Empresário é acusado de atropelar e matar o estudante Marcos Delefrate em 2013; família pede indenização por danos materiais
Três anos se passaram desde a morte de Marcos Delefrati, um estudante de 18 anos, durante um protesto na Avenida João Fiúsa, em Ribeirão Preto. O caso, que chocou a cidade, ainda aguarda julgamento, enquanto a família busca justiça e reparação.
O Incidente e a Fuga
Marcos Delefrati estava em meio a um grupo de manifestantes no cruzamento com a Rua Juiz Fubianco Molina quando foi atingido, juntamente com outras 12 pessoas, pelo carro dirigido pelo ex-empresário Alexandre Xissato. Após o atropelamento, Xissato fugiu do local, sendo encontrado um mês depois em uma clínica de reabilitação em Bragança Paulista. Desde então, ele permanece preso, mas a data do julgamento ainda não foi definida.
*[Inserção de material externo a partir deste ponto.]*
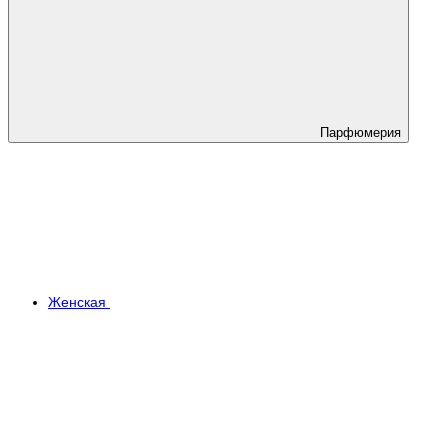
Парфюмерия
Женская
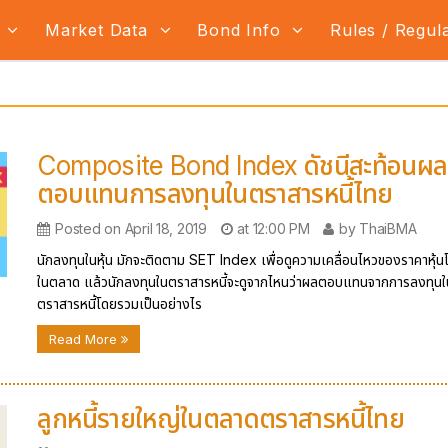
s
Market Data
Bond Info
Rules / Regul
Composite Bond Index ดัชนีสะท้อนผล
ตอบแทนการลงทุนในตราสารหนี้ไทย
Posted on April 18, 2019
at 12:00 PM
by ThaiBMA
นักลงทุนในหุ้น มักจะติดตาม SET Index เพื่อดูความเคลื่อนไหวของราคาหุ้
ในตลาด แล้วนักลงทุนในตราสารหนี้จะดูจากไหนว่าผลตอบแทนจากการลงทุน
ตราสารหนี้โดยรวมเป็นอย่างไร
Read More
ลูกหนี้รายใหญ่ในตลาดตราสารหนี้ไทย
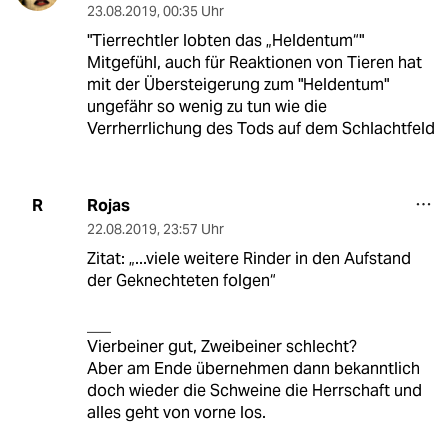
23.08.2019
,
00:35 Uhr
"Tierrechtler lobten das „Heldentum“"
Mitgefühl, auch für Reaktionen von Tieren hat
mit der Übersteigerung zum "Heldentum"
ungefähr so wenig zu tun wie die
Verrherrlichung des Tods auf dem Schlachtfeld
Rojas
R
22.08.2019
,
23:57 Uhr
Zitat: „...viele weitere Rinder in den Aufstand
der Geknechteten folgen“
___
Vierbeiner gut, Zweibeiner schlecht?
Aber am Ende übernehmen dann bekanntlich
doch wieder die Schweine die Herrschaft und
alles geht von vorne los.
A Luta da Família por Indenização
A demora na resolução do caso e a falta de assistência à família de Marcos levaram seus pais e avó a ingressarem na justiça com um pedido de indenização por danos materiais. A assistente de acusação que representa a família, Michel Lino, afirma que não houve qualquer interesse por parte de Xissato em oferecer ajuda. Como Marcos trabalhava como ajudante de mecânico e contribuía financeiramente para as despesas da casa, a família busca reparação pelos danos sofridos.
Leia também
“A família decidiu ingressar com uma ação indenizatória, uma ação de reparação material e moral”, explicou Lino. “Nós tentamos contato com a família do réu e seus advogados durante algum período para verificar esse interesse ou possibilidade de fazer um acordo, de reparar a família de alguma forma. Não tivemos resposta, então resolvemos ingressar com essa ação indenizatória, buscando algum tipo de reparação.”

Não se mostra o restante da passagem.